W. Cole Durham Receives International First Freedom Award
See Deseret News article
here.
Brigham Young University law professor, W. Cole Durham, Jr., received the prestigious 2009 International First Freedom Award for extraordinary advocacy of religious freedom. The First Freedom Center will recognized Professor Durham on January 15, 2009 in Richmond, Virginia in conjunction with National Religious Freedom Day. Each year, the First Freedom Center recognizes an individual for their work in advancing freedom of conscience and basic human rights for people of all faiths, traditions and cultures.
“We are so delighted to be able to honor Professor Durham with this international award,” said Isabelle Kinnard, vice president for education at the First Freedom Center. “Professor Durham truly stands out amongst a group of esteemed internationalist as an exemplar for the international protection of religious freedom. He has helped countries from around the world make religious freedom constitutionally protected.”
Professor Durham advises governments worldwide on laws dealing with religious freedom and religious associations, specifically on developing the legal infrastructure needed to support this important human right.
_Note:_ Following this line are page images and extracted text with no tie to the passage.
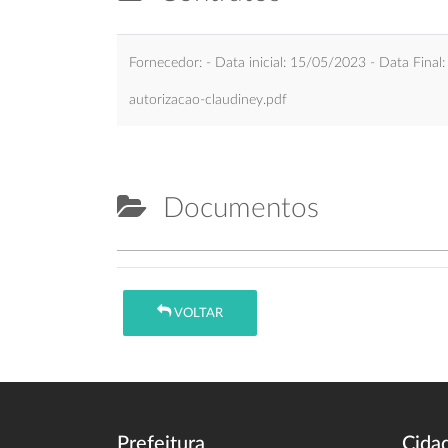
Fornecedor: - Data inicial: 15/05/2023 - Data Final
autorizacao-claudiney.pdf
Documentos
VOLTAR
Prefeitura
Cida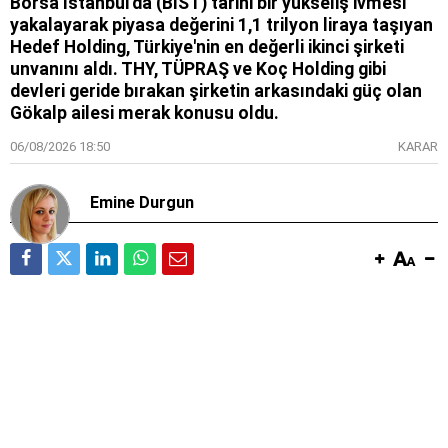
Borsa İstanbul'da (BİST) tarihi bir yükseliş ivmesi
yakalayarak piyasa değerini 1,1 trilyon liraya taşıyan
Hedef Holding, Türkiye'nin en değerli ikinci şirketi
unvanını aldı. THY, TÜPRAŞ ve Koç Holding gibi
devleri geride bırakan şirketin arkasındaki güç olan
Gökalp ailesi merak konusu oldu.
06/08/2026 18:50
KARAR
Emine Durgun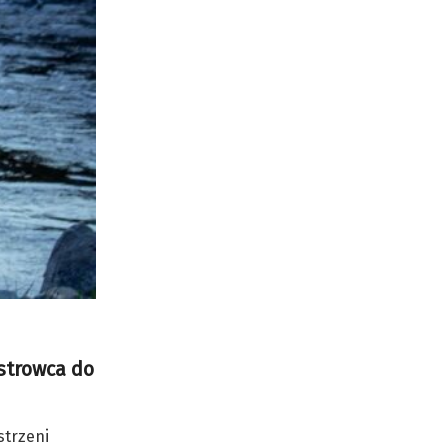
Ostrowca do
strzeni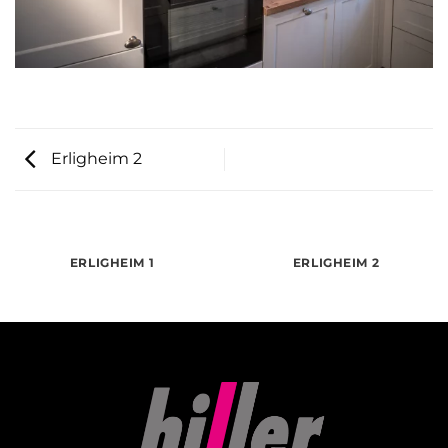
Erligheim 2
ERLIGHEIM 1
ERLIGHEIM 2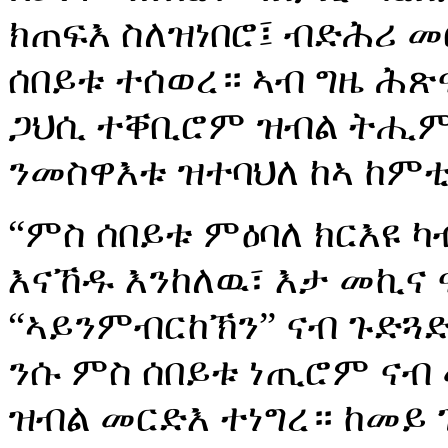
ክጠፍእ ስለዝነበሮ፤ ብድሕሪ 
ሰበይቱ ተሰወረ። ኣብ ግዜ ሕጽ
ጋህሲ ተቐቢሮም ዝብል ትሒም
ንመስዋእቱ ዝተባህለ ከኣ ከምቲ
“ምስ ሰበይቱ ምዕባለ ክርእዩ 
እናኸዱ እንከለዉ፣ እታ መኪና 
“ኣይንምብርከኽን” ናብ ጉድጓድ
ንሱ ምስ ሰበይቱ ነጢሮም ና
ዝብል መርድእ ተነግረ። ከመይ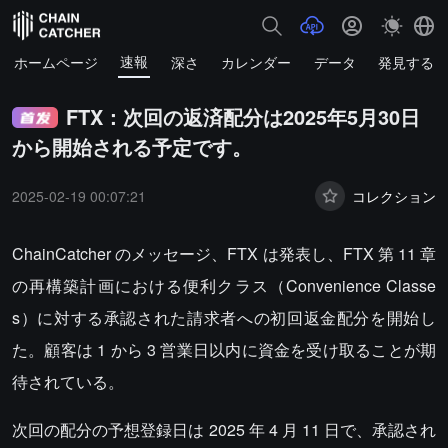
速報
ホームページ
深さ
カレンダー
データ
発見する
FTX：次回の返済配分は2025年5月30日
から開始される予定です。
2025-02-19 00:07:21
コレクション
ChainCatcher のメッセージ、FTX は発表し、FTX 第 11 章
の再構築計画における便利クラス（Convenience Classe
s）に対する承認された請求者への初回返金配分を開始し
た。顧客は 1 から 3 営業日以内に資金を受け取ることが期
待されている。
次回の配分の予想登録日は 2025 年 4 月 11 日で、承認され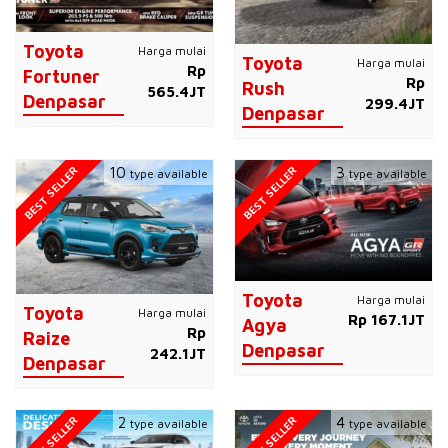
Toyota
Harga mulai
Toyota
Harga mulai
Rp
Fortuner
Rp
Rush
565.4JT
Denpasar
299.4JT
Denpasar
BEST SELLER
BEST SELLER
10
3
type available
type available
Toyota
Harga mulai
Toyota
Harga mulai
Rp 167.1JT
Agya
Rp
Raize
Denpasar
242.1JT
Denpasar
BEST SELLER
BEST SELLER
2
4
type available
type available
He has been actively involved in consultations on laws dealing with religious freedom in many countries, including Albania, Azerbaijan, Bulgaria, the Czech Republic, Estonia, Georgia, Hungary, Kazakhstan, Kyrgyzstan, Latvia, Lithuania, Nepal, Peru, Romania, Russia, Slovakia, Thailand, and Ukraine.
“Professor Durham is one of the leading international experts on law and religion; very few individuals have the breadth and depth of knowledge on this topic as he has,” said Robert T. Smith, managing director of the J. Reuben Clark Law School’s International Center for Law and Religion Studies at BYU. “Not only is his knowledge expansive, but the wisdom with which he serves has blessed the lives of people around the world. He is well respected and very deserving of this award.”
The year will mark the 15th year the First Freedom Center has sponsored the annual First Freedom Award. Past recipients include Madeleine K. Albright, former U.S. Secretary of State; Dr. Garry Wills, Pulitzer Prize-winning author; former Prime Minister Tony Blair of Great Britain; Václav Havel, former President of the Czech Republic; M. Farooq Kathwari, Chairman and CEO, Ethan Allen, Inc., and Founder of the Kashmir Study Group; Abdelfattah Amor, former United Nations Special Rapporteur on Freedom of Religion or Belief, and the Honorable Richard C. Holbrooke, chief negotiator of the Dayton Peace Accords and U.S. Ambassador to the United Nations.
"I feel highly honored to receive this award, because of my familiarity with the excellent work done by the First Freedom Center,” said Professor Durham, when notified of the award. “I am particularly humbled to receive this recognition in light of those who have been so honored in the past.”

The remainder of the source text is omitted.